Consider a MIDI interface, plus a small mixer with enough inputs to handle all your devices. That will give you ultimate flexibility to use, mix and tweak everything to your heart's content.
Daisy chaining (using some combination of the MIDI IN/OUT/THRU ports to pass a single MIDI signal along a chain) can be a slight inconvenience, because it requires powering on all MIDI devices just to use one : each device depends upon the operation of all prior devices in the chain. That may suit you; it may not.
A MIDI interface (for example "1-in, 4-out") will allow you to connect the MIDI devices in parallel instead, so that each can be powered up individually as you wish, and each will receive the clean MIDI signal directly.

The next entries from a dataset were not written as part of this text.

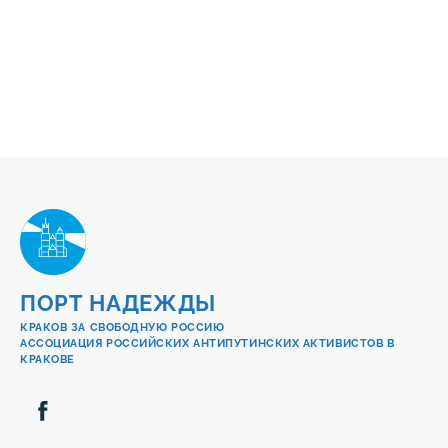
ПОРТ НАДЕЖДЫ
КРАКОВ ЗА СВОБОДНУЮ РОССИЮ
АССОЦИАЦИЯ РОССИЙСКИХ АНТИПУТИНСКИХ АКТИВИСТОВ В
КРАКОВЕ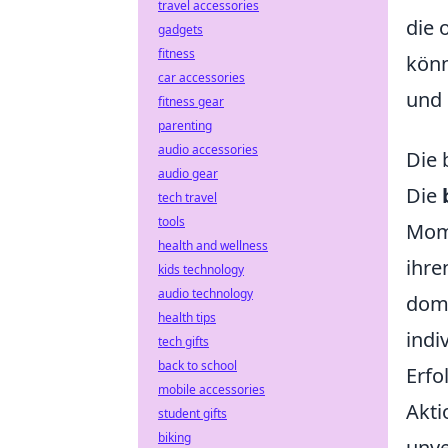
travel accessories
die 
gadgets
fitness
könn
car accessories
und 
fitness gear
parenting
audio accessories
Die 
audio gear
Die
tech travel
tools
Mome
health and wellness
ihre
kids technology
audio technology
domi
health tips
indi
tech gifts
back to school
Erfo
mobile accessories
Akt
student gifts
biking
unve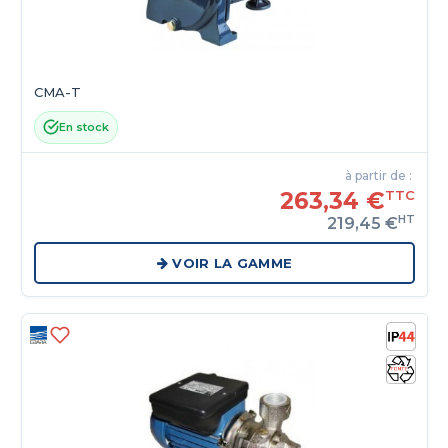
CMA-T
En stock
à partir de :
263,34 €
TTC
HT
219,45 €
VOIR LA GAMME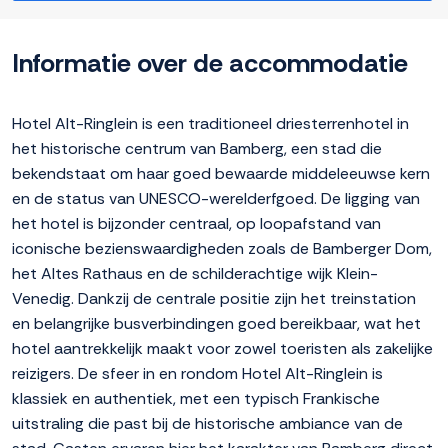
Informatie over de accommodatie
Hotel Alt-Ringlein is een traditioneel driesterrenhotel in
het historische centrum van Bamberg, een stad die
bekendstaat om haar goed bewaarde middeleeuwse kern
en de status van UNESCO-werelderfgoed. De ligging van
het hotel is bijzonder centraal, op loopafstand van
iconische bezienswaardigheden zoals de Bamberger Dom,
het Altes Rathaus en de schilderachtige wijk Klein-
Venedig. Dankzij de centrale positie zijn het treinstation
en belangrijke busverbindingen goed bereikbaar, wat het
hotel aantrekkelijk maakt voor zowel toeristen als zakelijke
reizigers. De sfeer in en rondom Hotel Alt-Ringlein is
klassiek en authentiek, met een typisch Frankische
uitstraling die past bij de historische ambiance van de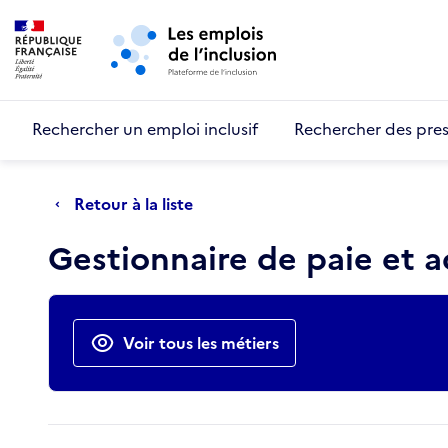
Retour au début de la page
Panneau de gestion des cookies
Aller au menu principal
Aller au contenu principal
Rechercher un emploi inclusif
Rechercher des pres
Retour à la liste
Gestionnaire de paie et 
Actions rapides
Voir tous les métiers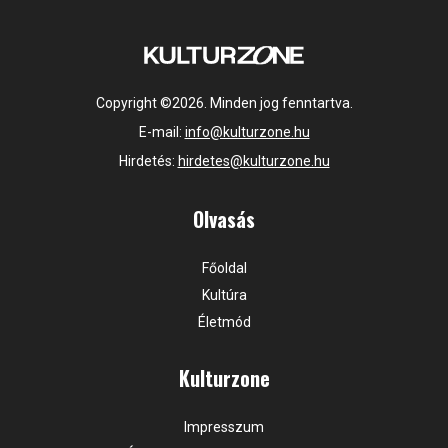
Copyright ©2026. Minden jog fenntartva.
E-mail:
info@kulturzone.hu
Hirdetés:
hirdetes@kulturzone.hu
Olvasás
Főoldal
Kultúra
Életmód
Kulturzone
Impresszum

Example of MIDI interface (I am not endorsing this specific model, it is just a first-Googled example, but it should be fine) :
https://www.sweetwater.com/store/detail/MIDIt … idi-through-box
Example of mixers :
The entire range of musician/recording mixers, from more budget conscious brands like Behringer, up to more expensive stuff from better-known names like Yamaha and Roland, Mackie and Alesis, and many others. Almost all the name-brand stuff (but still DYOR!) will be operating at a fidelity superior to other items in the typical retro PC's audio chain, so (imo) there is no great need to go high-end for this sort of usage, but that depends upon your tastes and budget.